Subject:  UNIDENTIFIED FLYING MOTH/INSECT?
Geographic location of the bug:  LOS ANGELES, CALIFORNIA
Date: 07/21/2018
Time: 06:53 PM EDT
Your letter to the bugman:  Can you tell me what this is, and whether I should be worried about it?  It looks like a cross between a moth and a scorpion (turned up and pointed lower body).  It has been sitting on my window (outside) all day.
How you want your letter signed:  Sheila Wasserman

7:12 PM
I am thinking that this poor moth has deformed wings and that it cannot fly.  It has been in the same position all day on my window.  Is there anything I can feed it –I can try to get it into a flower bed and leave some water in a tiny cap.  But otherwise, I don’t know what to do with it.

Erythrina Borer

Dear Sheila,
Your moth is an Erythrina Borer,
 Terastia meticulosalis, and it is not deformed.  Moths are often attracted to porch lights and we suspect it will eventually fly away.  According to Featured Creatures:  “The marbled-brown forewings of Terastia meticulosalis make this species cryptic when at rest. However, its hind wings are white”  and “The young larvae of Terastia meticulosalis are found inside the stems of Erythrina herbacea, where their feeding produces a characteristic dying-off of the tip of the host plant.”  The host plant is commonly called a coral tree and according to Los Angeles Almanac it is the official tree of the City of Los Angeles.

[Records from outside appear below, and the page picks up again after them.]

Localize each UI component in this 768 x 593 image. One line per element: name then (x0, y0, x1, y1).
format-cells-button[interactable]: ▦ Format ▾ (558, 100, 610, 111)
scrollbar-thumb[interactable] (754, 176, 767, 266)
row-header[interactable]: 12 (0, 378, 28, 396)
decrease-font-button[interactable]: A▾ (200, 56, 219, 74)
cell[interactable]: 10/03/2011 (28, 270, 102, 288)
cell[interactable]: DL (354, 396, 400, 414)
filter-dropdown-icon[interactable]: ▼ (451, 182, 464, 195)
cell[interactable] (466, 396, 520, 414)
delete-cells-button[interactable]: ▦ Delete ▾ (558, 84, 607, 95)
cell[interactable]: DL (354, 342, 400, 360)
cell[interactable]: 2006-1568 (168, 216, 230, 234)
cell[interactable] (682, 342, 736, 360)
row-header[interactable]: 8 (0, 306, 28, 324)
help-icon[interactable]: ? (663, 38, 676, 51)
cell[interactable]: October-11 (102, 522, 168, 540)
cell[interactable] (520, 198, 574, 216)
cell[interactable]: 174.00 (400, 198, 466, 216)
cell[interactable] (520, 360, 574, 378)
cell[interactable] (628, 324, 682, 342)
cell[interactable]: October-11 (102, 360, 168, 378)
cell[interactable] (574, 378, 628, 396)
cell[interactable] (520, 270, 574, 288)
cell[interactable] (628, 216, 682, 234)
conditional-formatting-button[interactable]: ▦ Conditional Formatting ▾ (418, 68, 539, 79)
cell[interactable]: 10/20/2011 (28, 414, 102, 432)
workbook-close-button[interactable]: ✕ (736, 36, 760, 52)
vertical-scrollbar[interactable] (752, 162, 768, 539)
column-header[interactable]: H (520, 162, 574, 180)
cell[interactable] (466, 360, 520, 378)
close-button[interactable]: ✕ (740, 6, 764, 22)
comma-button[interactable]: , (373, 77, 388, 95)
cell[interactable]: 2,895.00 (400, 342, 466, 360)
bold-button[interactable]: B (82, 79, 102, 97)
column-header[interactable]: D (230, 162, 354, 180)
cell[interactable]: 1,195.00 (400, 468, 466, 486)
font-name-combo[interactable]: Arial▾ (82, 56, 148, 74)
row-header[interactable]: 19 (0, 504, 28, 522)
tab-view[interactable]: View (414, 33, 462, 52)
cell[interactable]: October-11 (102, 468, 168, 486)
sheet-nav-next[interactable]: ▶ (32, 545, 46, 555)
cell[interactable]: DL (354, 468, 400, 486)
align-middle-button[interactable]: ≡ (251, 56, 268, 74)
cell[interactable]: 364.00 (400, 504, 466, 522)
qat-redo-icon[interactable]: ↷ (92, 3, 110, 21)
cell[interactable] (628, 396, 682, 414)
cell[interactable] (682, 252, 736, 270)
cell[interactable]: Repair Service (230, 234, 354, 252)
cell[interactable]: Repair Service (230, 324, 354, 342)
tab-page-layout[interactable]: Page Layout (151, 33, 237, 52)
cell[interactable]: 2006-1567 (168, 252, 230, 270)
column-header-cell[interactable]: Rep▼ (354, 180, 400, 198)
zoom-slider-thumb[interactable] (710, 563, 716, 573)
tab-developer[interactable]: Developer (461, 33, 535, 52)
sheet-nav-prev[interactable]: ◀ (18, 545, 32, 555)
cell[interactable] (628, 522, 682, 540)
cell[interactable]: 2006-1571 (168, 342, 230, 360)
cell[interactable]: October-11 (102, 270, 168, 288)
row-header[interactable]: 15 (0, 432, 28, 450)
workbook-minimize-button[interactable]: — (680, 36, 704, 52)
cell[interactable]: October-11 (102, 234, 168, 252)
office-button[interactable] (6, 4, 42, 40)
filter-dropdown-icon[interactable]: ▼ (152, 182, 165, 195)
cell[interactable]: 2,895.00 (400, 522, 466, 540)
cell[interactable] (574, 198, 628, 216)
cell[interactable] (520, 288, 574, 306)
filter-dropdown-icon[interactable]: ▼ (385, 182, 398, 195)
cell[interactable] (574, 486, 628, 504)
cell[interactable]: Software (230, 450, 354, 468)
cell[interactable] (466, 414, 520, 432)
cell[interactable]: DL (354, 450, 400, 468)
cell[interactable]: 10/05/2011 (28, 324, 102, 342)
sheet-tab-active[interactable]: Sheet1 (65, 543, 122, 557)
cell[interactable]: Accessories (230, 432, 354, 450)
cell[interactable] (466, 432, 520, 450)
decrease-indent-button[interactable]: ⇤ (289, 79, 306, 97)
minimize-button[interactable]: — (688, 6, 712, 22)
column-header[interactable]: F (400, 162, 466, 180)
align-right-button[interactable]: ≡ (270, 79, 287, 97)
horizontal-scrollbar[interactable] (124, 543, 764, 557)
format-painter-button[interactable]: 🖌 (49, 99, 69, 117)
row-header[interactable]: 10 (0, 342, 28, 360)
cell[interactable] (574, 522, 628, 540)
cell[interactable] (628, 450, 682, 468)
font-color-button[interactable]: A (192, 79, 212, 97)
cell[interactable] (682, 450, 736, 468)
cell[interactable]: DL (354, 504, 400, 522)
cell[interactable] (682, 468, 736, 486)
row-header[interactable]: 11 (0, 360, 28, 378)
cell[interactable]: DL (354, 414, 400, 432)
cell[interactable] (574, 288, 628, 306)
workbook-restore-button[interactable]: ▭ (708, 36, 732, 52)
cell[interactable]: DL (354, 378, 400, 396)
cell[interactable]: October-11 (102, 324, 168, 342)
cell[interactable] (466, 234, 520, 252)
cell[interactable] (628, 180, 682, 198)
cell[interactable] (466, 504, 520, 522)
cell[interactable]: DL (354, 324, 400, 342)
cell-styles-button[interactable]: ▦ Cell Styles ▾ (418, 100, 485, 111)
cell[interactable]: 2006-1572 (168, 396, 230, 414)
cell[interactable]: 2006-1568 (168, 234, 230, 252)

Thank you so much for your response.  It makes perfect sense, as we have a gorgeous coral tree in our backyard – that’s the bad news for us.  But appreciate your speedy response.
Warm regards,
Sheila
The moths and caterpillars should not be plentiful enough to cause concern for a healthy tree.
Thank you.  I hope you’re right.  We’ll have to keep a watch on our tree.